Vaginal Infections and Other Conditions

Key Points

  • Common vaginal infections include bacterial vaginosis (BV) and vulvovaginal candidiasis (VVC), each with distinct mechanisms and treatment pathways.
  • Accurate diagnosis relies on focused symptom history plus targeted bedside/lab testing.
  • Pregnancy and immunocompromised states alter risk and treatment safety choices.
  • Nursing care emphasizes symptom relief, prevention education, and early recognition of complications.

Pathophysiology

Vaginal infections develop when normal protective vaginal ecology is disrupted or when fungal overgrowth occurs. BV reflects dysbiosis with reduced protective flora and increased anaerobic organisms, often presenting with thin discharge and characteristic odor. VVC reflects Candida overgrowth, often associated with hormonal shifts, diabetes, immunosuppression, or antibiotic exposure.

Diagnostic differentiation is critical because therapies differ. BV uses antimicrobial regimens; VVC uses antifungal regimens. Mixed or recurrent patterns may require confirmatory tests and longer treatment courses.

Related conditions in this section include group B streptococcal colonization in pregnancy, where prevention of neonatal transmission is a core perinatal safety goal.

Classification

  • Bacterial dysbiosis condition: BV with elevated vaginal pH and clue-cell findings.
  • Fungal overgrowth condition: VVC with pruritus, irritation, and curd-like discharge patterns.
  • Pregnancy colonization condition: Group B streptococcal carriage requiring intrapartum management.
  • Complication domains: Adverse pregnancy outcomes, reinfection, treatment intolerance, and STI co-risk overlap.

Nursing Assessment

NCLEX Focus

Prioritize distinguishing BV versus VVC based on symptom pattern, pH/wet prep data, and pregnancy/immunologic risk context.

  • Assess discharge characteristics, odor, itching, burning, dyspareunia, and dysuria.
  • Obtain exposure and risk history, including recent antibiotics, diabetes control, and immunosuppressive therapies.
  • Review pregnancy status and gestational age before selecting medication options.
  • Support diagnostic evaluation with point-of-care tests (pH, whiff, microscopy) and culture/PCR when indicated.
  • Screen for overlapping STI symptoms and need for broader reproductive infection workup.

Nursing Interventions

  • Teach condition-specific treatment adherence, expected symptom trajectory, and when to return for reassessment.
  • Counsel against douching and other practices that disrupt vaginal flora.
  • Reinforce condom considerations during topical/oil-based antifungal use.
  • Provide pregnancy-specific education, including safe medication selection and GBS screening implications.
  • Coordinate follow-up for recurrent or complicated infection patterns.

Self-Treatment Misclassification

Treating recurrent symptoms without diagnostic confirmation can miss resistant, non-albicans, mixed, or noninfectious causes.

Pharmacology

Drug ClassExamplesKey Nursing Considerations
metronidazoleOral and intravaginal BV treatment contextsAvoid alcohol-interaction misconceptions and reinforce full-course completion.
azole-antifungalsFluconazole and topical azoles for VVCIn pregnancy, topical azoles are preferred and oral fluconazole is generally avoided.

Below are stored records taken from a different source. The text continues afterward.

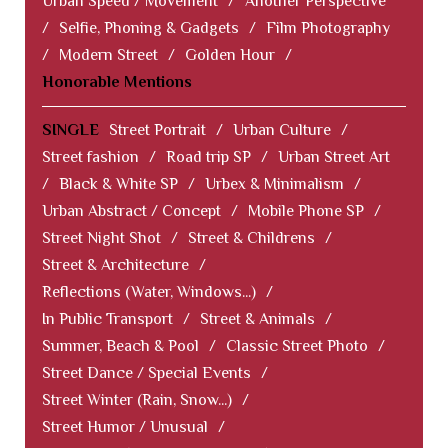
Urban Speed / Movement
/
Another Perspective
/
Selfie, Phoning & Gadgets
/
Film Photography
/
Modern Street
/
Golden Hour
/
Honorable Mentions
SINGLE
Street Portrait
/
Urban Culture
/
Street fashion
/
Road trip SP
/
Urban Street Art
/
Black & White SP
/
Urbex & Minimalism
/
Urban Abstract / Concept
/
Mobile Phone SP
/
Street Night Shot
/
Street & Childrens
/
Street & Architecture
/
Reflections (Water, Windows...)
/
In Public Transport
/
Street & Animals
/
Summer, Beach & Pool
/
Classic Street Photo
/
Street Dance / Special Events
/
Street Winter (Rain, Snow...)
/
Street Humor / Unusual
/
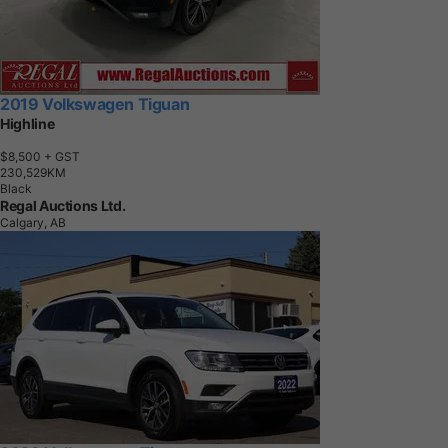
2019 Volkswagen Tiguan
Highline
$8,500
+ GST
2
3
0
,
5
2
9
K
M
Black
Regal Auctions Ltd.
Calgary, AB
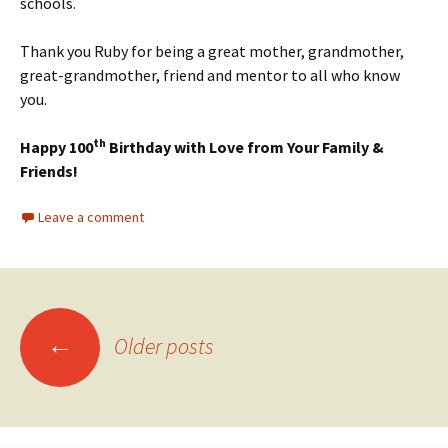
schools.
Thank you Ruby for being a great mother, grandmother,
great-grandmother, friend and mentor to all who know
you.
th
Happy 100
Birthday with Love from Your Family &
Friends!
Leave a comment
Posts
←
Older posts
navigation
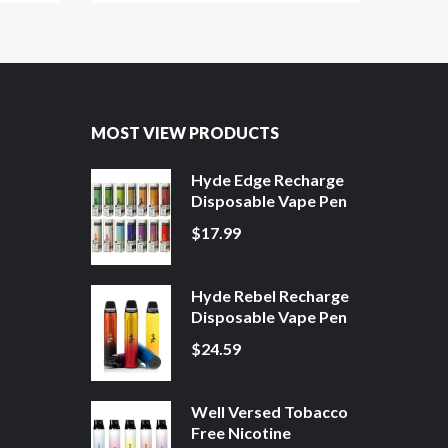
MOST VIEW PRODUCTS
Hyde Edge Recharge
Disposable Vape Pen
$17.99
Hyde Rebel Recharge
Disposable Vape Pen
$24.59
Well Versed Tobacco
Free Nicotine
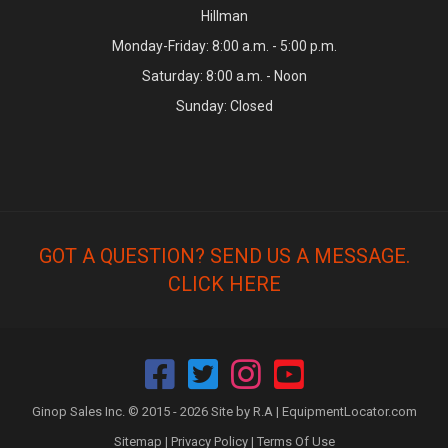
Hillman
Monday-Friday: 8:00 a.m. - 5:00 p.m.
Saturday: 8:00 a.m. - Noon
Sunday: Closed
GOT A QUESTION? SEND US A MESSAGE.
CLICK HERE
Ginop Sales Inc. © 2015 - 2026 Site by R.A |
EquipmentLocator.com
Sitemap
|
Privacy Policy
|
Terms Of Use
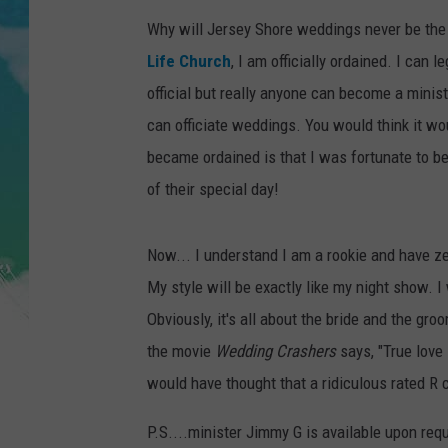
POPCRUSH NIGHTS
Why will Jersey Shore weddings never be the
ANDI AHNE
Life Church
, I am officially ordained. I can 
official but really anyone can become a minist
SARAH STRINGER
can officiate weddings. You would think it wo
became ordained is that I was fortunate to be
POPCRUSH WEEKENDS
of their special day!
Now... I understand I am a rookie and have ze
My style will be exactly like my night show. I w
Obviously, it's all about the bride and the gr
the movie
Wedding Crashers
says, "True love 
would have thought that a ridiculous rated R c
P.S....minister Jimmy G is available upon req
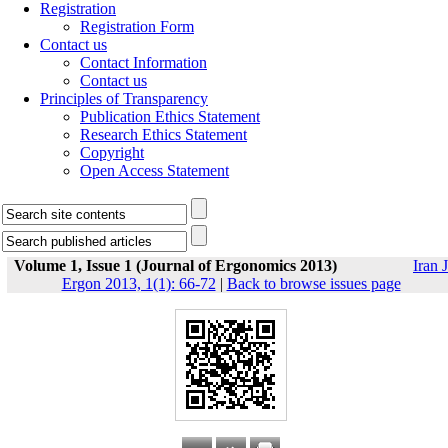
Registration
Registration Form
Contact us
Contact Information
Contact us
Principles of Transparency
Publication Ethics Statement
Research Ethics Statement
Copyright
Open Access Statement
Volume 1, Issue 1 (Journal of Ergonomics 2013)
Iran J
Ergon 2013, 1(1): 66-72
|
Back to browse issues page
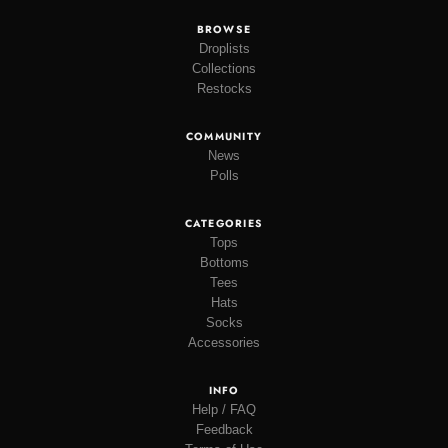
BROWSE
Droplists
Collections
Restocks
COMMUNITY
News
Polls
CATEGORIES
Tops
Bottoms
Tees
Hats
Socks
Accessories
INFO
Help / FAQ
Feedback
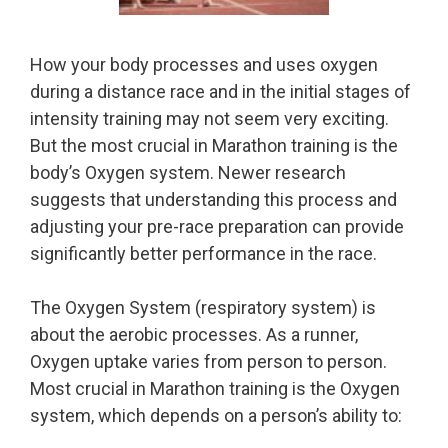
How your body processes and uses oxygen
during a distance race and in the initial stages of
intensity training may not seem very exciting.
But the most crucial in Marathon training is the
body’s Oxygen system. Newer research
suggests that understanding this process and
adjusting your pre-race preparation can provide
significantly better performance in the race.
The Oxygen System (respiratory system) is
about the aerobic processes. As a runner,
Oxygen uptake varies from person to person.
Most crucial in Marathon training is the Oxygen
system, which depends on a person’s ability to:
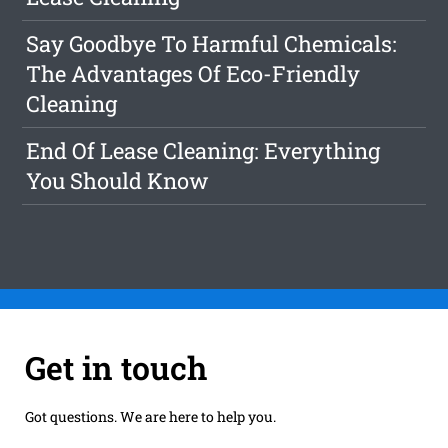
Say Goodbye To Harmful Chemicals:
The Advantages Of Eco-Friendly
Cleaning
End Of Lease Cleaning: Everything
You Should Know
Get in touch
Got questions. We are here to help you.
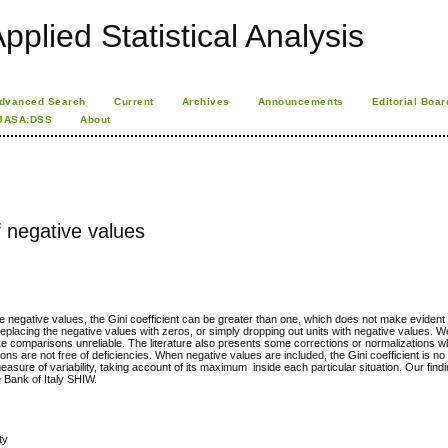
pplied Statistical Analysis
dvanced Search
Current
Archives
Announcements
Editorial Boar
JASA:DSS
About
f negative values
de negative values, the Gini coefficient can be greater than one, which does not make evident i
 replacing the negative values with zeros, or simply dropping out units with negative values.
ke comparisons unreliable. The literature also presents some corrections or normalizations wh
tions are not free of deficiencies. When negative values are included, the Gini coefficient is no
measure of variability, taking account of its maximum inside each particular situation. Our fin
e Bank of Italy SHIW.
ty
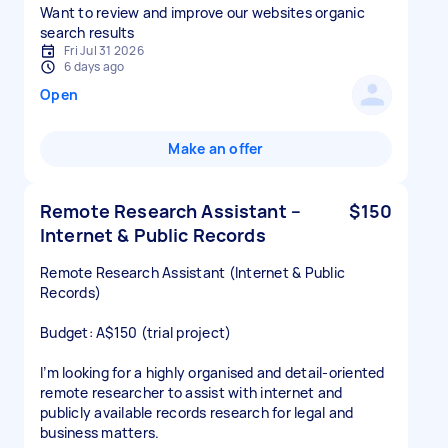
Want to review and improve our websites organic
search results
Fri Jul 31 2026
6 days ago
Open
Make an offer
Remote Research Assistant –
$150
Internet & Public Records
Remote Research Assistant (Internet & Public
Records)
Budget: A$150 (trial project)
I’m looking for a highly organised and detail-oriented
remote researcher to assist with internet and
publicly available records research for legal and
business matters.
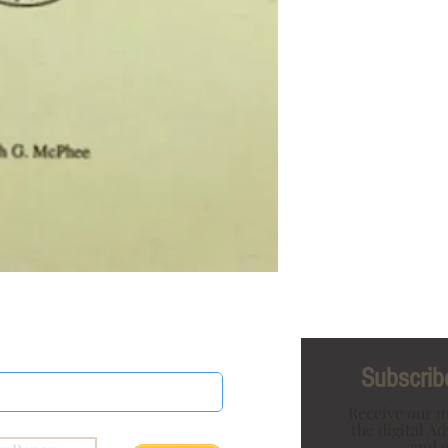
Subscribe
Receive our m
the digital A
and o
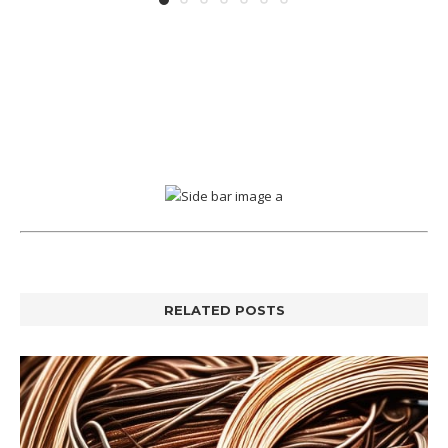
RELATED POSTS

Clinical Judgment Application

Clinical Scenario

A pregnant patient at 30 weeks presents with recurrent malodorous thin discharge and self-treated repeatedly with over-the-counter antifungal products without improvement.

Recognize Cues: Persistent symptoms despite antifungal use suggest non-candidal or mixed etiology. Analyze Cues: Misclassification may delay effective treatment and increase pregnancy-related risk. Prioritize Hypotheses: Priority is BV or mixed vaginitis requiring targeted diagnostics and pregnancy-safe treatment. Generate Solutions: Perform focused testing, initiate guideline-based therapy, and reinforce prevention counseling. Take Action: Escalate obstetric follow-up and monitor symptom response. Evaluate Outcomes: Symptoms resolve, recurrence risk decreases, and pregnancy safety is optimized.

Self-Check

  1. Which findings most reliably distinguish BV from VVC at bedside?
  2. Why is empiric repeated antifungal use risky without reassessment?
  3. How does pregnancy status change vaginal-infection treatment decisions?